Hej, fajnie Cię poznać! Thats a pity we have that far from Warsaw to Aples :-( What are your favourite locations?

Sent from my SGP621 using Tapatalk


----------



## uriahpete (May 30, 2017)

For me Sella Ronda region is the best. So many slopes. But this year I was in Andora (Grandvalira) and this place is awesome too.


----------



## ctoma (Aug 9, 2011)

I'm American but of Polish heritage. I used almost all of the Polish I know in my first post in this thread... the other phrases I know are not appropriate in a snowboard forum.


----------



## uriahpete (May 30, 2017)

ctoma said:


> I'm American but of Polish heritage. I used almost all of the Polish I know in my first post in this thread... the other phrases I know are not appropriate in a snowboard forum.

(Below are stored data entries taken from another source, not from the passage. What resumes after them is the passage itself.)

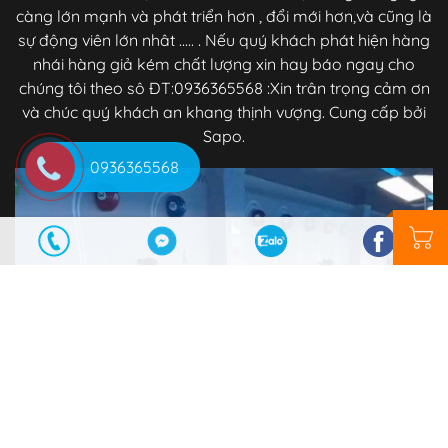
càng lớn mạnh và phát triển hơn , đổi mới hơn,và cũng là
sự động viên lớn nhât ..... . Nếu quý khách phát hiện hàng
nhái hàng giả kém chất lượng xin hay báo ngay cho
chúng tôi theo sô ĐT:0936365568 :Xin trân trọng cảm ơn
và chúc quý khách an khang thịnh vượng. Cung cấp bởi
Sapo.
0936365568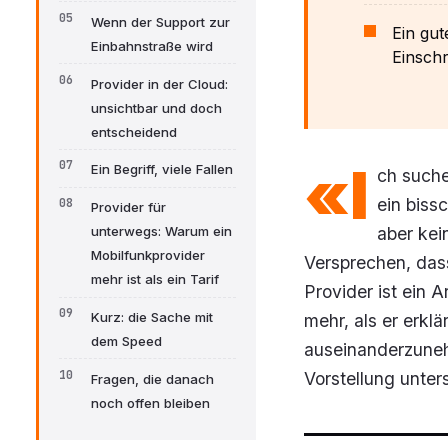
Wenn der Support zur
Ein gut
Einbahnstraße wird
Einschr
Provider in der Cloud:
unsichtbar und doch
entscheidend
«I
Ein Begriff, viele Fallen
ch suche
ein biss
Provider für
aber kei
unterwegs: Warum ein
Mobilfunkprovider
Versprechen, dass
mehr ist als ein Tarif
Provider ist ein A
Kurz: die Sache mit
mehr, als er erkl
dem Speed
auseinanderzuneh
Vorstellung unter
Fragen, die danach
noch offen bleiben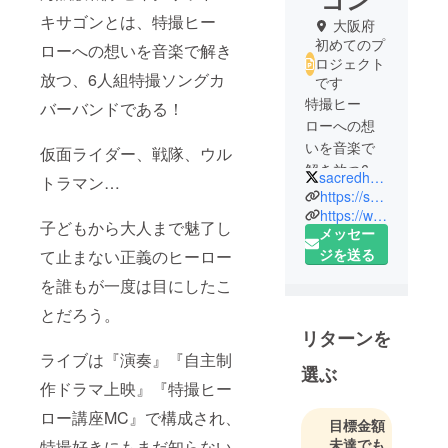
キサゴンとは、特撮ヒー
大阪府
初めてのプ
ローへの想いを音楽で解き
ロジェクト
放つ、6人組特撮ソングカ
です
特撮ヒー
バーバンドである！
ローへの想
いを音楽で
仮面ライダー、戦隊、ウル
解き放つ6人
sacredhexagon
トラマン…
組特撮ソン
https://sacredred.net/sacredhexagon/
グカバーバ
https://www.instagram.com/sacredhexagon/
子どもから大人まで魅了し
メッセー
ンド！
ジを送る
て止まない正義のヒーロー
『演奏』
を誰もが一度は目にしたこ
『自主制作
とだろう。
ドラマ上
リターンを
映』『特撮
ライブは『演奏』『自主制
ヒーロー講
選ぶ
作ドラマ上映』『特撮ヒー
座MC』で構
成され、特
ロー講座MC』で構成され、
目標金額
撮好きにも
未達でも
特撮好きにもまだ知らない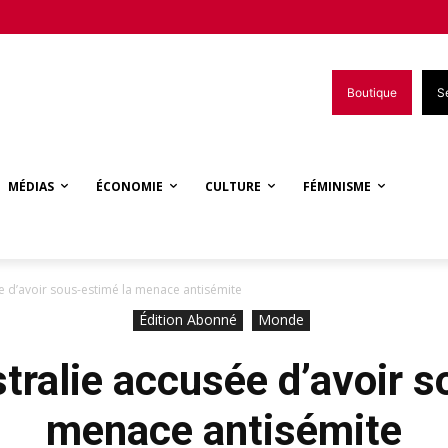
Boutique
S
MÉDIAS
ÉCONOMIE
CULTURE
FÉMINISME
ée d’avoir sous-estimé la menace antisémite
Édition Abonné
Monde
stralie accusée d’avoir s
menace antisémite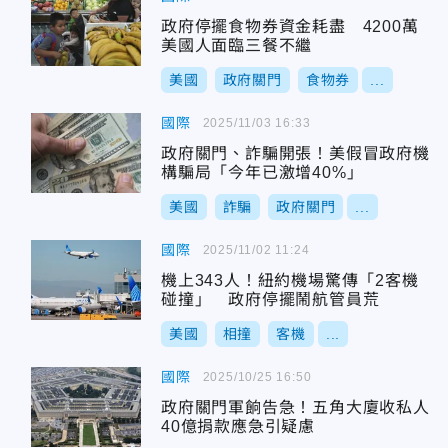
政府停擺食物券資金耗盡 4200萬
美國人面臨三餐不繼
美國
政府關門
食物券
...
國際
2025/11/03 16:33
政府關門、詐騙開張！美假冒政府機
構騙局「今年已激增40%」
美國
詐騙
政府關門
...
國際
2025/11/02 11:24
機上343人！紐約機場驚傳「2客機
碰撞」 政府停擺鬧航管員荒
美國
相撞
客機
...
國際
2025/10/25 16:50
政府關門軍餉告急！五角大廈收私人
40億捐款應急引疑慮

Ok, I thought that maybe you used Google translator :smile:
U mnie wszystko w porządku (I'm fine).


----------



## Tatanka Head (Jan 13, 2014)

The Slovakian side of the Tatras isn't bad. Zakopane is a bit on the boring side, but it can be fun. My wife is from Poland, so I have a strange love for the country (geography, history, etc.).

Sent from my ONEPLUS A3003 using Tapatalk


----------



## uriahpete (May 30, 2017)

Tatanka Head said:


> The Slovakian side of the Tatras isn't bad. Zakopane is a bit on the boring side, but it can be fun. My wife is from Poland, so I have a strange love for the country (geography, history, etc.).
> 
> Sent from my ONEPLUS A3003 using Tapatalk


We had a decent mountains in Poland. In recent years a lot of money were invested into this whole resort infrastructure like lifts. The problem is that it is becoming very crowdy in biggest ski resorts during winter holidays and sometimes lack of snow is an issue.


----------



## Tatanka Head (Jan 13, 2014)

uriahpete said:


> We had a decent mountains in Poland. In recent years a lot of money were invested into this whole resort infrastructure like lifts. The problem is that it is becoming very crowdy in biggest ski resorts during winter holidays and sometimes lack of snow is an issue.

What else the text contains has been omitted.